Below are some records; each one is to be set down again exactly.

╭─ THE DATA

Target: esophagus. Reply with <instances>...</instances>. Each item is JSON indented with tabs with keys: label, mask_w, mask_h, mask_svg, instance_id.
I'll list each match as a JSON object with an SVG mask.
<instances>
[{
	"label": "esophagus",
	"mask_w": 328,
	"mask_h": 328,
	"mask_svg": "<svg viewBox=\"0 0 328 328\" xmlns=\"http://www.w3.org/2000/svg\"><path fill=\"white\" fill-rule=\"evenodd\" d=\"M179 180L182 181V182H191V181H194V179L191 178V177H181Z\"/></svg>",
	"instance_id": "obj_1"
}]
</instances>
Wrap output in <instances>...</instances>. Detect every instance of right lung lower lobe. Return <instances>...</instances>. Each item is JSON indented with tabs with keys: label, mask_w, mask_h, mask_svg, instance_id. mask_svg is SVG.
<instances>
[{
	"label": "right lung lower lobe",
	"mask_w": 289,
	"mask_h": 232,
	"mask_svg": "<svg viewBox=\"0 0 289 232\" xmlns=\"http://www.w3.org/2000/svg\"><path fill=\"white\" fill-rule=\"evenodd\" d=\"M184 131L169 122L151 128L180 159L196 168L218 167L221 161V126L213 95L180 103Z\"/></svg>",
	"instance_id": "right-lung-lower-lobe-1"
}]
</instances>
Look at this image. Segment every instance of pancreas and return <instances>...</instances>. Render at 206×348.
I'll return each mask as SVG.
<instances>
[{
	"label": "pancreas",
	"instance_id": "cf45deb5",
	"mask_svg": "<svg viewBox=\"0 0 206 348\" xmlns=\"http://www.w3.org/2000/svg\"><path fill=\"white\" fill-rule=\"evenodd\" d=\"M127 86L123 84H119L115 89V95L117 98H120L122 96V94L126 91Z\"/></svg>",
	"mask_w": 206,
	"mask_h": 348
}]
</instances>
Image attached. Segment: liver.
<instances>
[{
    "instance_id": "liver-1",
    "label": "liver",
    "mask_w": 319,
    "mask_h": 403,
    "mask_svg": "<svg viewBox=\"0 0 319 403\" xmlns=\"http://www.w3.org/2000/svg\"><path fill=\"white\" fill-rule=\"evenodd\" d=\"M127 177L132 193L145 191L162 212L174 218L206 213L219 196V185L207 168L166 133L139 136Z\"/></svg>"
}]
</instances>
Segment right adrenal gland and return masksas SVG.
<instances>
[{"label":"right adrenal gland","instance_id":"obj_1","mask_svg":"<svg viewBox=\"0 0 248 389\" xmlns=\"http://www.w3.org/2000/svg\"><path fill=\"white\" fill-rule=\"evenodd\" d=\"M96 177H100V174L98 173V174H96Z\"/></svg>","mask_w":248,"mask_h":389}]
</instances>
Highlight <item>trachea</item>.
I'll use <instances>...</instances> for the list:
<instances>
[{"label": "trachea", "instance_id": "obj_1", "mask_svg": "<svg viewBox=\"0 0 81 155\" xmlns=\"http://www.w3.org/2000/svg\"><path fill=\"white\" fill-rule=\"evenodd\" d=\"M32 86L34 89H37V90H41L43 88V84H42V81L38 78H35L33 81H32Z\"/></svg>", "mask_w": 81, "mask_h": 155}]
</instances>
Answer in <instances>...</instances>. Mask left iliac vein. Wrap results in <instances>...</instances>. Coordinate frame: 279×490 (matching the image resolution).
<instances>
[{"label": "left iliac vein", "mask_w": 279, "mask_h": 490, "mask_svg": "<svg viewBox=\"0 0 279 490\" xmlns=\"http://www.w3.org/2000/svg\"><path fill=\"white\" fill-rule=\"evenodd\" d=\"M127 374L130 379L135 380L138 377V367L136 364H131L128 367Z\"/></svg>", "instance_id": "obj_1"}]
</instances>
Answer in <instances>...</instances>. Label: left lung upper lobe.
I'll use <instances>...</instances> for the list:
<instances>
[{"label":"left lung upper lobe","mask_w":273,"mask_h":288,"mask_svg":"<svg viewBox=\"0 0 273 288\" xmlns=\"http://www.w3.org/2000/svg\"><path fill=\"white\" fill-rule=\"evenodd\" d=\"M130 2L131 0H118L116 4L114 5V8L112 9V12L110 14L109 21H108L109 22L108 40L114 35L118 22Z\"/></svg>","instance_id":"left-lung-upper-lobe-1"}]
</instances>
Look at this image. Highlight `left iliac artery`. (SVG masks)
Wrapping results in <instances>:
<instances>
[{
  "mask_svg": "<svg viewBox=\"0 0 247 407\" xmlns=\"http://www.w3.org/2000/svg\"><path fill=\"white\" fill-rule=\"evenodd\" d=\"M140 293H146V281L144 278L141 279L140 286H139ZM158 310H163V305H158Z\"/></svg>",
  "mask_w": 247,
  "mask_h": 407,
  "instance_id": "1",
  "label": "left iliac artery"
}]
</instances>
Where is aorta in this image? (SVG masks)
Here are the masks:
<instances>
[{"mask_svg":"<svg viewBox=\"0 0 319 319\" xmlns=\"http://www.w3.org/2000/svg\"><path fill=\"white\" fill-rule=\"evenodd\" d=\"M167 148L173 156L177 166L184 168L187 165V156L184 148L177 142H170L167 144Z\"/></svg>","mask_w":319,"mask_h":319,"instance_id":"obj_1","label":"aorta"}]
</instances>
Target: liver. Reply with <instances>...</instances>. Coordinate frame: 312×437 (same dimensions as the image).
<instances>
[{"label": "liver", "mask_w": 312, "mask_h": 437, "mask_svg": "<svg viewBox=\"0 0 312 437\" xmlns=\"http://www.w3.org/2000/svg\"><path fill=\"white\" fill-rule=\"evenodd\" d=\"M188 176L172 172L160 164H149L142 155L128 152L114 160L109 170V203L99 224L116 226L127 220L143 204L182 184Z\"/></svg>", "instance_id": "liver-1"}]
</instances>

╰─

**SOLUTION TO THIS EXERCISE:**
Target: esophagus. Reply with <instances>...</instances>. Each item is JSON indented with tabs with keys: label, mask_w, mask_h, mask_svg, instance_id.
I'll list each match as a JSON object with an SVG mask.
<instances>
[{
	"label": "esophagus",
	"mask_w": 328,
	"mask_h": 328,
	"mask_svg": "<svg viewBox=\"0 0 328 328\" xmlns=\"http://www.w3.org/2000/svg\"><path fill=\"white\" fill-rule=\"evenodd\" d=\"M179 180L182 181V182H191V181H194V179L191 178V177H181Z\"/></svg>",
	"instance_id": "obj_1"
}]
</instances>
Wrap output in <instances>...</instances>. Detect every instance of right lung lower lobe. Return <instances>...</instances>. Each item is JSON indented with tabs with keys: label, mask_w, mask_h, mask_svg, instance_id. mask_svg is SVG.
<instances>
[{
	"label": "right lung lower lobe",
	"mask_w": 289,
	"mask_h": 232,
	"mask_svg": "<svg viewBox=\"0 0 289 232\" xmlns=\"http://www.w3.org/2000/svg\"><path fill=\"white\" fill-rule=\"evenodd\" d=\"M184 131L169 122L151 128L180 159L196 168L218 167L221 161V126L213 95L180 103Z\"/></svg>",
	"instance_id": "right-lung-lower-lobe-1"
}]
</instances>
Look at this image. Segment every instance of pancreas and return <instances>...</instances>. Render at 206×348.
I'll return each mask as SVG.
<instances>
[{
	"label": "pancreas",
	"instance_id": "cf45deb5",
	"mask_svg": "<svg viewBox=\"0 0 206 348\" xmlns=\"http://www.w3.org/2000/svg\"><path fill=\"white\" fill-rule=\"evenodd\" d=\"M127 86L123 84H119L115 89V95L117 98H120L122 96V94L126 91Z\"/></svg>",
	"mask_w": 206,
	"mask_h": 348
}]
</instances>
Image attached. Segment: liver.
<instances>
[{
    "instance_id": "liver-1",
    "label": "liver",
    "mask_w": 319,
    "mask_h": 403,
    "mask_svg": "<svg viewBox=\"0 0 319 403\" xmlns=\"http://www.w3.org/2000/svg\"><path fill=\"white\" fill-rule=\"evenodd\" d=\"M127 177L132 193L145 191L162 212L174 218L206 213L219 196V185L207 168L166 133L139 136Z\"/></svg>"
}]
</instances>
Segment right adrenal gland and return masksas SVG.
<instances>
[{"label":"right adrenal gland","instance_id":"obj_1","mask_svg":"<svg viewBox=\"0 0 248 389\" xmlns=\"http://www.w3.org/2000/svg\"><path fill=\"white\" fill-rule=\"evenodd\" d=\"M96 177H100V174L98 173V174H96Z\"/></svg>","mask_w":248,"mask_h":389}]
</instances>
Highlight <item>trachea</item>.
I'll use <instances>...</instances> for the list:
<instances>
[{"label": "trachea", "instance_id": "obj_1", "mask_svg": "<svg viewBox=\"0 0 81 155\" xmlns=\"http://www.w3.org/2000/svg\"><path fill=\"white\" fill-rule=\"evenodd\" d=\"M32 86L34 89H37V90H41L43 88V84H42V81L38 78H35L33 81H32Z\"/></svg>", "mask_w": 81, "mask_h": 155}]
</instances>
Answer in <instances>...</instances>. Mask left iliac vein. Wrap results in <instances>...</instances>. Coordinate frame: 279×490 (matching the image resolution).
<instances>
[{"label": "left iliac vein", "mask_w": 279, "mask_h": 490, "mask_svg": "<svg viewBox=\"0 0 279 490\" xmlns=\"http://www.w3.org/2000/svg\"><path fill=\"white\" fill-rule=\"evenodd\" d=\"M127 374L130 379L135 380L138 377V367L136 364H131L128 367Z\"/></svg>", "instance_id": "obj_1"}]
</instances>
Answer in <instances>...</instances>. Label: left lung upper lobe.
I'll use <instances>...</instances> for the list:
<instances>
[{"label":"left lung upper lobe","mask_w":273,"mask_h":288,"mask_svg":"<svg viewBox=\"0 0 273 288\" xmlns=\"http://www.w3.org/2000/svg\"><path fill=\"white\" fill-rule=\"evenodd\" d=\"M130 2L131 0H118L116 4L114 5V8L112 9V12L110 14L109 21H108L109 22L108 40L114 35L118 22Z\"/></svg>","instance_id":"left-lung-upper-lobe-1"}]
</instances>
Look at this image. Highlight `left iliac artery`. (SVG masks)
Wrapping results in <instances>:
<instances>
[{
  "mask_svg": "<svg viewBox=\"0 0 247 407\" xmlns=\"http://www.w3.org/2000/svg\"><path fill=\"white\" fill-rule=\"evenodd\" d=\"M140 293H146V281L144 278L141 279L140 286H139ZM158 310H163V305H158Z\"/></svg>",
  "mask_w": 247,
  "mask_h": 407,
  "instance_id": "1",
  "label": "left iliac artery"
}]
</instances>
Where is aorta in this image? (SVG masks)
Here are the masks:
<instances>
[{"mask_svg":"<svg viewBox=\"0 0 319 319\" xmlns=\"http://www.w3.org/2000/svg\"><path fill=\"white\" fill-rule=\"evenodd\" d=\"M167 148L173 156L177 166L184 168L187 165V156L184 148L177 142H170L167 144Z\"/></svg>","mask_w":319,"mask_h":319,"instance_id":"obj_1","label":"aorta"}]
</instances>
Target: liver. Reply with <instances>...</instances>. Coordinate frame: 312×437 (same dimensions as the image).
<instances>
[{"label": "liver", "mask_w": 312, "mask_h": 437, "mask_svg": "<svg viewBox=\"0 0 312 437\" xmlns=\"http://www.w3.org/2000/svg\"><path fill=\"white\" fill-rule=\"evenodd\" d=\"M188 176L172 172L160 164H149L142 155L128 152L114 160L109 170V203L99 224L116 226L127 220L143 204L182 184Z\"/></svg>", "instance_id": "liver-1"}]
</instances>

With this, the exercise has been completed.